Friday, May 07, 2010

Europe Peering Over Brink While San Diego Tries To Step Back

The prevailing wisdom holds that Greece's insolvency is mainly a problem for European banks and others holding sovereign debt.  CDS prices on the PIIGS continue to climb:

The cost of insuring against losses on European bank bonds soared to a record, surpassing levels triggered by the collapse of Lehman Brothers Holdings Inc., as the sovereign debt crisis deepened.


This panic among CDS insurers is enough to force up the yields on the sovereign debt of Portugal et al.  Major bondholders like PIMCO booked some terrific gains these past years when governments fell in love with deficit spending.  Their bond portfolios rose when central banks raced to ZIRP.  Now the bill is coming due and bond funds - along with those hedge funds that thought the smart move was to bet on debt-fueled fiscal stimulus - are going to be hurt.  Greeks couldn't care less that their public employees' intransigence on benefits is a proximate cause of this mess. 

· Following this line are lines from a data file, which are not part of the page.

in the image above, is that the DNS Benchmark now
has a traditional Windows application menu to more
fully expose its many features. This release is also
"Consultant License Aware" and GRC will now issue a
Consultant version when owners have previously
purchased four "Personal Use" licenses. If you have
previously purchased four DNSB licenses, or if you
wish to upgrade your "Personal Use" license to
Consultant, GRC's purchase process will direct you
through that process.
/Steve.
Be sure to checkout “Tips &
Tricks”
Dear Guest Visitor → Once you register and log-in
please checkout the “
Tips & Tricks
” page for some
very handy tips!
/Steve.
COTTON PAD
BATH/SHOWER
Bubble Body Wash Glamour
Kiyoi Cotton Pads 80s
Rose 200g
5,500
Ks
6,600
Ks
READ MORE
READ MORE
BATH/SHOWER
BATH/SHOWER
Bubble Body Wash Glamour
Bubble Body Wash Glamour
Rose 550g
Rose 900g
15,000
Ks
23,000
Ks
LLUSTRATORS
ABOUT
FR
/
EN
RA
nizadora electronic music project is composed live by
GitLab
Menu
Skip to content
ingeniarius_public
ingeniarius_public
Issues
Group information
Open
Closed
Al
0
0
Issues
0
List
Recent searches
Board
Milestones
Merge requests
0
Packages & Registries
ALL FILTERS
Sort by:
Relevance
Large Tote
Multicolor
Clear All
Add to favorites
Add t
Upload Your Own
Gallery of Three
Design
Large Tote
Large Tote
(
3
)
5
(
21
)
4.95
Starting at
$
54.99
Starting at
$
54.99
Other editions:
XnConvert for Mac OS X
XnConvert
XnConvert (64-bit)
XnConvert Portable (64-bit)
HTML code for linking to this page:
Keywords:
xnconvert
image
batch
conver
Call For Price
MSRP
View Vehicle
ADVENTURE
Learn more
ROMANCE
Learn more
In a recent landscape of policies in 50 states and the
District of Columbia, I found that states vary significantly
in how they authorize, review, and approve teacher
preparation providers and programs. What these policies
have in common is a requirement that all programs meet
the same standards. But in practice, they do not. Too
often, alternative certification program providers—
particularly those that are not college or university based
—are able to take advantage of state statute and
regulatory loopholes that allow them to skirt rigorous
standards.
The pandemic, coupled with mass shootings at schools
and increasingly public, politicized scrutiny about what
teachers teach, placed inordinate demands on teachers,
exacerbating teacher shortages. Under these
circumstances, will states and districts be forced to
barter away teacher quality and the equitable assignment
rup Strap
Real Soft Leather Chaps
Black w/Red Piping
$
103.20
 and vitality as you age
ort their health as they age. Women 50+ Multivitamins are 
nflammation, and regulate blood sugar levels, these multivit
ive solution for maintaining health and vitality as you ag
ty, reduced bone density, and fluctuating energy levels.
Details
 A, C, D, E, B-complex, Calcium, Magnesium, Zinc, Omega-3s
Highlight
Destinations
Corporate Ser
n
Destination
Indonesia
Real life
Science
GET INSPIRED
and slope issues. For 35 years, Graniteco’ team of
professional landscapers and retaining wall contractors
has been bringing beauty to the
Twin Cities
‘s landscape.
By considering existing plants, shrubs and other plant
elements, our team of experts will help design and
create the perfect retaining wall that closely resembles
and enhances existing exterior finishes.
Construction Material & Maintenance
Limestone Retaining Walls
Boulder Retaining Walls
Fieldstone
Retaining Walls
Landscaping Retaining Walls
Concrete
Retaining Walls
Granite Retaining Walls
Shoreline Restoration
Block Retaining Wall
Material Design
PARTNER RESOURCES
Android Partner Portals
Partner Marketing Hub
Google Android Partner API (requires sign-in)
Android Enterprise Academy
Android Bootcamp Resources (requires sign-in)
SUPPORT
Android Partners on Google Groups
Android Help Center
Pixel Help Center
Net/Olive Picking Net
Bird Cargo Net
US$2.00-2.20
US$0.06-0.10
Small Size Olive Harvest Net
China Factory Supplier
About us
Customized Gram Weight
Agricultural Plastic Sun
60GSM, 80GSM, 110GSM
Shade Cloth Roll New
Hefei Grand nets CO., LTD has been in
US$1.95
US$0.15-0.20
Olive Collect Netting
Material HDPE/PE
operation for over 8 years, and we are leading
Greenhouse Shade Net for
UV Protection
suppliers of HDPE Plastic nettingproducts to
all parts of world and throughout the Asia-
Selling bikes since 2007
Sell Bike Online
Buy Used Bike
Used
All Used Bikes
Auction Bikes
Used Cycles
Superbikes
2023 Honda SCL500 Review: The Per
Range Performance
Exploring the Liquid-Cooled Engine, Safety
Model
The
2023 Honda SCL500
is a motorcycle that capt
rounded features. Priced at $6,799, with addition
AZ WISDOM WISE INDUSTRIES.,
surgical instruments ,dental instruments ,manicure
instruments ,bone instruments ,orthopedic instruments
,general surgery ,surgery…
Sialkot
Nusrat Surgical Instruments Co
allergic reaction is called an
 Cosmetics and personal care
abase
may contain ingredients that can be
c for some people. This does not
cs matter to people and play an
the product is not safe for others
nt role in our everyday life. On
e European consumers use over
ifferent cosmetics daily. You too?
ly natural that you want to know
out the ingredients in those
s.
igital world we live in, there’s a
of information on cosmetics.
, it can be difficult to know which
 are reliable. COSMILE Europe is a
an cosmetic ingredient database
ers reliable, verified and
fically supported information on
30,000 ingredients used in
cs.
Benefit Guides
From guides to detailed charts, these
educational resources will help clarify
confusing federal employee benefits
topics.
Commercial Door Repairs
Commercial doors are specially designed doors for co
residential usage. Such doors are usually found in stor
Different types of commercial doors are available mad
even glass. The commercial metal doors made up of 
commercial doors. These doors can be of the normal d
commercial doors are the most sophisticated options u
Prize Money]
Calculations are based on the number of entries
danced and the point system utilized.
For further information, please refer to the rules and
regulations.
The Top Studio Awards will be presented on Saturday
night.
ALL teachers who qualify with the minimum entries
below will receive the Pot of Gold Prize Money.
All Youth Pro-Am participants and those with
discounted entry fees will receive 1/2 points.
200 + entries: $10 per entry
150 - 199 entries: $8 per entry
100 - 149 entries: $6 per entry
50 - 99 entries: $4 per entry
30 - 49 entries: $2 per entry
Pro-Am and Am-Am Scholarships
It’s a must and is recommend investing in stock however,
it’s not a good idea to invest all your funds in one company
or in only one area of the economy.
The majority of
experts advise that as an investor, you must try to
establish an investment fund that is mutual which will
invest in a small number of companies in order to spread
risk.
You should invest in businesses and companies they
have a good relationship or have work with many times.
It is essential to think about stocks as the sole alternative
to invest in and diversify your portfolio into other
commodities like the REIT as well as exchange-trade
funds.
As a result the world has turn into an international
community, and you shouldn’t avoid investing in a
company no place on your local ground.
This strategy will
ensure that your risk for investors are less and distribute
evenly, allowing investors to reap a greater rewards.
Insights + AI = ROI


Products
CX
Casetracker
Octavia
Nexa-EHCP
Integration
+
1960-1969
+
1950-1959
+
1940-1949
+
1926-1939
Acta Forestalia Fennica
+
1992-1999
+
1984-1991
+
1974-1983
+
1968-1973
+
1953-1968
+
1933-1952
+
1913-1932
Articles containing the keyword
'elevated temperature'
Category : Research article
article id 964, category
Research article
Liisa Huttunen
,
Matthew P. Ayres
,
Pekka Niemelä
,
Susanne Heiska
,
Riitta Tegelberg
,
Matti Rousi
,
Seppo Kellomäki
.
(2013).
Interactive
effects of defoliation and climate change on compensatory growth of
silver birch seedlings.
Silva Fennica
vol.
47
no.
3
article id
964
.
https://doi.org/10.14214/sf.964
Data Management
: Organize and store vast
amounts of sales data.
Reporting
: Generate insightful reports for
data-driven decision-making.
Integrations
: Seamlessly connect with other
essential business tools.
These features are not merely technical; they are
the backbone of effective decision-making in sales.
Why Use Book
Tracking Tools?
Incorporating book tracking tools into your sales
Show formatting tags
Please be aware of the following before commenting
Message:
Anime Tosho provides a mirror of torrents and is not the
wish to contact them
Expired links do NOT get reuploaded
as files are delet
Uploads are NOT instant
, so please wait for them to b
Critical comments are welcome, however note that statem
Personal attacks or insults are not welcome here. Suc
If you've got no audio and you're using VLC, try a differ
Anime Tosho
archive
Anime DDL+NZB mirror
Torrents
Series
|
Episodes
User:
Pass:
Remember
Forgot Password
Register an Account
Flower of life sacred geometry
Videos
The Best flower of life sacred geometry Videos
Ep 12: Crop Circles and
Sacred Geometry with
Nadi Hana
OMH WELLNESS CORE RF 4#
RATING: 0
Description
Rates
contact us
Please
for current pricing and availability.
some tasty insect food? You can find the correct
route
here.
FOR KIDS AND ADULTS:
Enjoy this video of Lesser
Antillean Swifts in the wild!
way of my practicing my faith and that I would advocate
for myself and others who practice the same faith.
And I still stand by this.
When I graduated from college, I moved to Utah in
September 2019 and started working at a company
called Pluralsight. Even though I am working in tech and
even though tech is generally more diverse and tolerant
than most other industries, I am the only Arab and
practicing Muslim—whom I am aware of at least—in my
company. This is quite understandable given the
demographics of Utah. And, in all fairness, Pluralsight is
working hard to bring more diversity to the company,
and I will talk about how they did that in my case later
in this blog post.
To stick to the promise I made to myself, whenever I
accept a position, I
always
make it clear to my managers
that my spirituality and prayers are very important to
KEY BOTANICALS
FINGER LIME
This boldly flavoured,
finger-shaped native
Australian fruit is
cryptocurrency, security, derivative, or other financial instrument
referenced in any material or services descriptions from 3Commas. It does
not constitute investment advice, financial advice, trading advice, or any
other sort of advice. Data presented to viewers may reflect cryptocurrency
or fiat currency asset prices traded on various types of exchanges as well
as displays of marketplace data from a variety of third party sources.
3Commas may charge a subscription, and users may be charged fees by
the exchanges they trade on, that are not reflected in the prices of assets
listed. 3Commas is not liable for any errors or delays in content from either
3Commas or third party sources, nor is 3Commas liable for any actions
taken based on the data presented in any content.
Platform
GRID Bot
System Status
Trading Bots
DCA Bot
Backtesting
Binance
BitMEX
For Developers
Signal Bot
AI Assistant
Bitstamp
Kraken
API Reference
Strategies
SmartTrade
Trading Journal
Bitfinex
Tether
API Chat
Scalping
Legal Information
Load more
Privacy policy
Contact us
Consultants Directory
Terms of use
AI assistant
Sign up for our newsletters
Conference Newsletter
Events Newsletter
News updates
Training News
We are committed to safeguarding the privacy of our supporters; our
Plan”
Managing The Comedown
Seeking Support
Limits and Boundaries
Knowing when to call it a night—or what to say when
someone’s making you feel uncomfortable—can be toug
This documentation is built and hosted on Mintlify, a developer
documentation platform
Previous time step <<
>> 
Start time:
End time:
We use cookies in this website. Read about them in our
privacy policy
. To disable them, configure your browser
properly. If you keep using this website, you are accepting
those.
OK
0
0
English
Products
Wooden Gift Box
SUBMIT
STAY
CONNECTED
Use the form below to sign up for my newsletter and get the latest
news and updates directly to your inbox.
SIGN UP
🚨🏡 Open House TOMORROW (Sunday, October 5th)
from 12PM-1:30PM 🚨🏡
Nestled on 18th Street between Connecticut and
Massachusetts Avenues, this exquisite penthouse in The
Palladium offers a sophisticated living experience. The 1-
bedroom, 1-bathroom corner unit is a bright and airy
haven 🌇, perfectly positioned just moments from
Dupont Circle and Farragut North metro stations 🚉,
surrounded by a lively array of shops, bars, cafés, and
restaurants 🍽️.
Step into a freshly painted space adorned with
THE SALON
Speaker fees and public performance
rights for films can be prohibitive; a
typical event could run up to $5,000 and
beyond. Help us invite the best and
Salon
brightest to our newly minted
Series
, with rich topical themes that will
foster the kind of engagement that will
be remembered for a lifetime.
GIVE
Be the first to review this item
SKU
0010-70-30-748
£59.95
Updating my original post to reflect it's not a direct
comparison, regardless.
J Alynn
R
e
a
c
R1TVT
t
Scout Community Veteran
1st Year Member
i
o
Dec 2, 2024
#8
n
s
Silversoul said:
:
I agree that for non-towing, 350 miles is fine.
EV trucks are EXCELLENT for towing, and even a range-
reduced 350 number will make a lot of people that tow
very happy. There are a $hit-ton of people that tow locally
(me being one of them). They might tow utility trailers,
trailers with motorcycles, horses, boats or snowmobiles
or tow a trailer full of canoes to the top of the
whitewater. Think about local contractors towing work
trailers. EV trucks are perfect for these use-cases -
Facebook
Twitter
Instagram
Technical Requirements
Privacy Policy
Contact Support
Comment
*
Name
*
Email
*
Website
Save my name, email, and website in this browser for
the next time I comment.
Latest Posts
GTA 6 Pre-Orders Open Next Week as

Some government entities learn faster than others that fiscal profligacy must end.  San Diego is firing its first salvo in what will prove to be a long battle against public employee unions.  This battle will rage in seats of government all across America as elected officials come to grips with pension plan deficiencies.  If only European capitals could adopt some of San Diego's common sense.  Hey, SDCERA, are you still exposed to credit default swaps through D.E. Shaw? 

Full disclosure:  No position in bond funds at this time.